The pound fell against both the euro and the dollar today, after Bank of England policymakers returned to agreement on the importance of keeping interest rates low.
Minutes published this morning showed the Bank's monetary policy committee (MPC), which sets interest rates, voted unanimously against raising rates from their historic low of 0.5 per cent. Rates are now widely expected to stay low until 2016.
Sterling dipped 0.3 per cent against the dollar on the news, and 0.4 per cent against the euro.
Over recent months, the committee has been divided, after economists Martin Weale and Ian McCafferty voted in favour of a rise in interest rates, which have remained at 0.5 per cent for 70 months.

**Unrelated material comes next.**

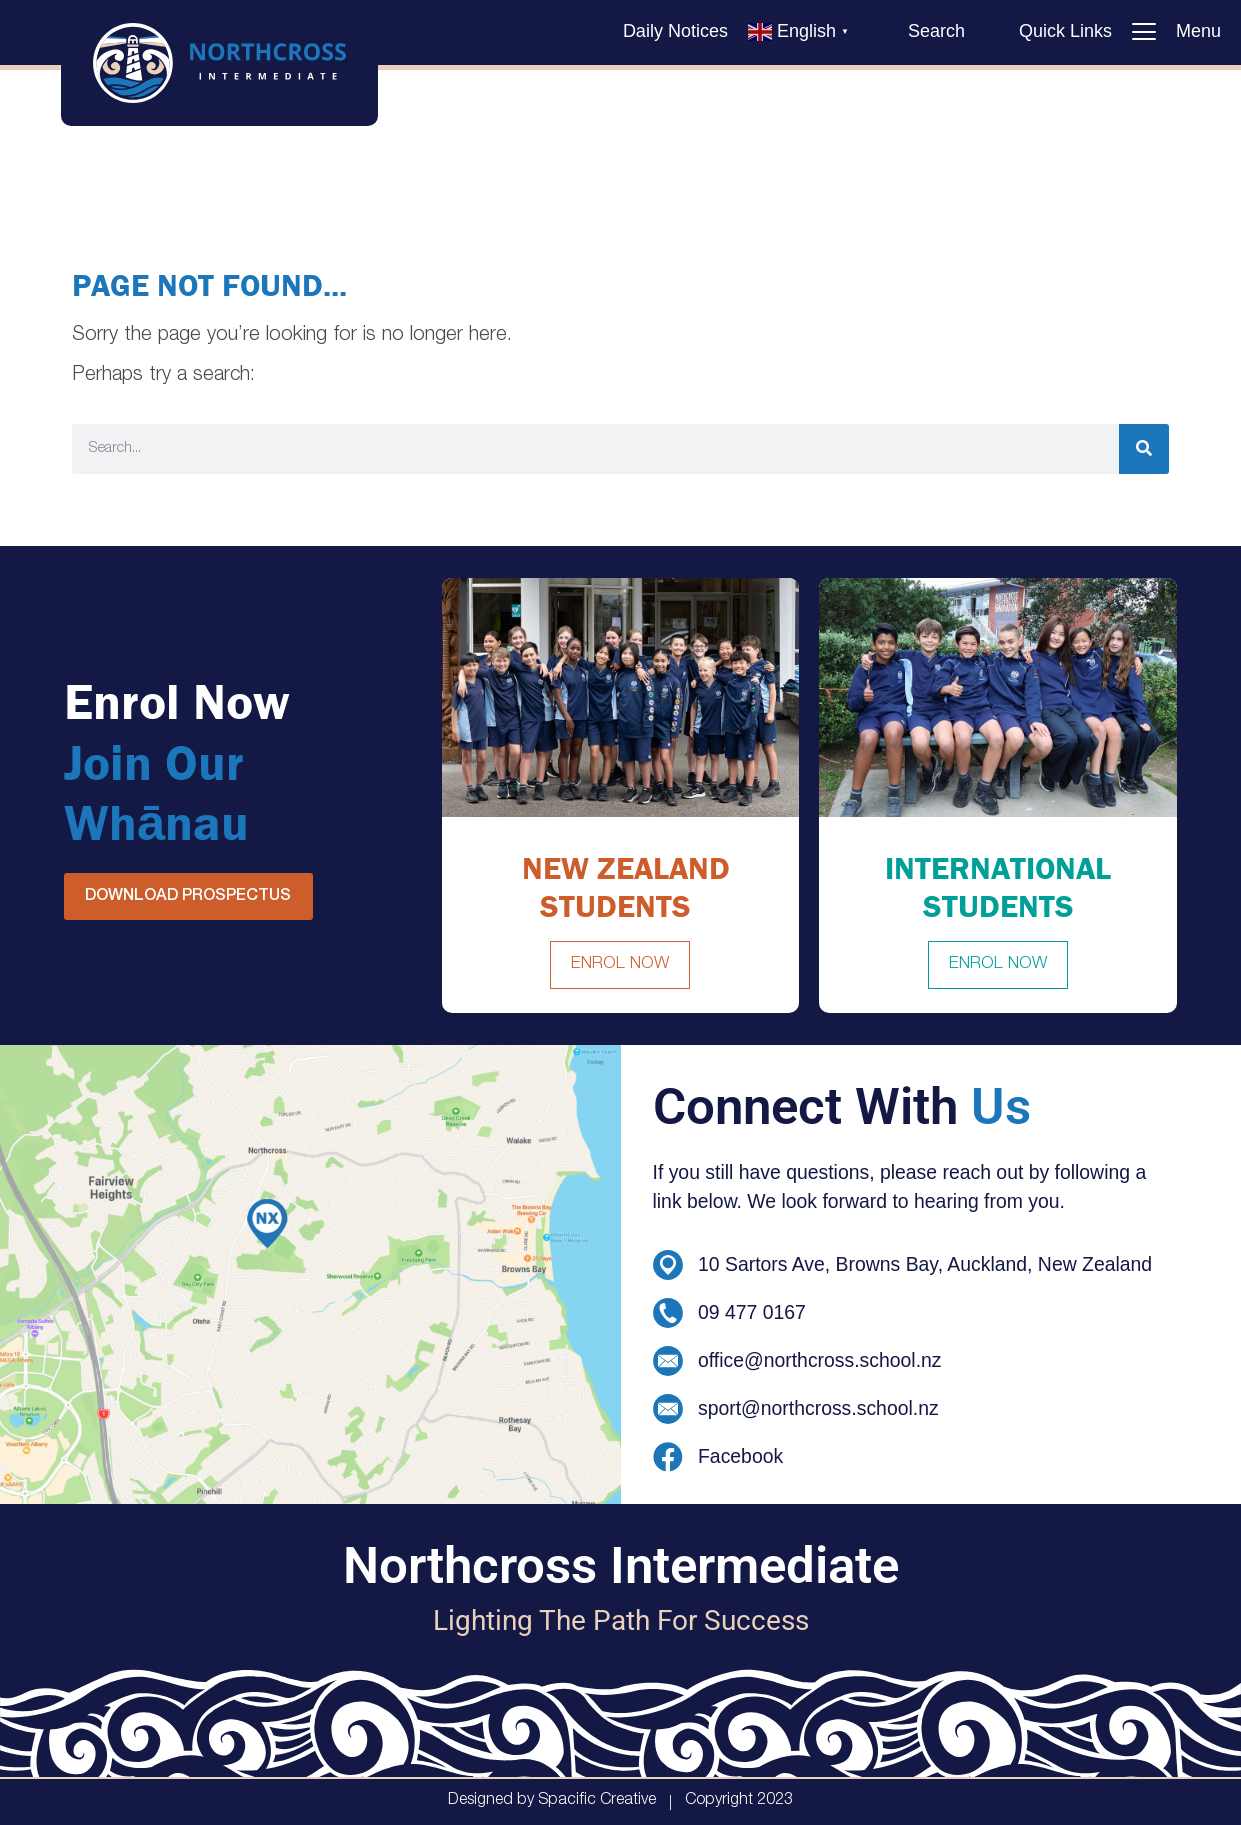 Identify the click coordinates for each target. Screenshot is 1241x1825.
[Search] (1144, 449)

But following a sharp fall in inflation to 0.5 per cent last month, thought to be largely down to falling oil prices, the two policymakers decided against raising rates, although they suggested the fall was "probably driven largely by temporary factors and was unlikely materially to affect the behaviour of households and businesses in such a way that it became self-perpetuating".
Nevertheless they noted the risk that low inflation might persist for longer than the temporary factors implied and concluded that this risk would be increased by an increase in bank rate at the current conjecture.
The move follows forecasts suggesting a rise in interest rates is unlikely until next year. On Sunday the EY Item Club, which uses the Treasury's forecasting model, said the MPC should "err on the side of caution and keep interest rates on hold until the first quarter of 2016".
MPC members had been awaiting higher wage rises, but the sliding price of oil appears to have outweighed wage growth, which at 0.8 per cent only recently began to outstrip inflation.
Peter Hemington, head of corporate finance at BDO, said the MPC but "continue to hold its nerve".
We still face headwinds from a depressed Europe and the fear of swingeing public spending cuts post May. Even if we see strong growth in wages during 2015, the Bank should give the economy the benefit of the doubt and hold off on interest rate rises until it becomes clear that they are absolutely necessary.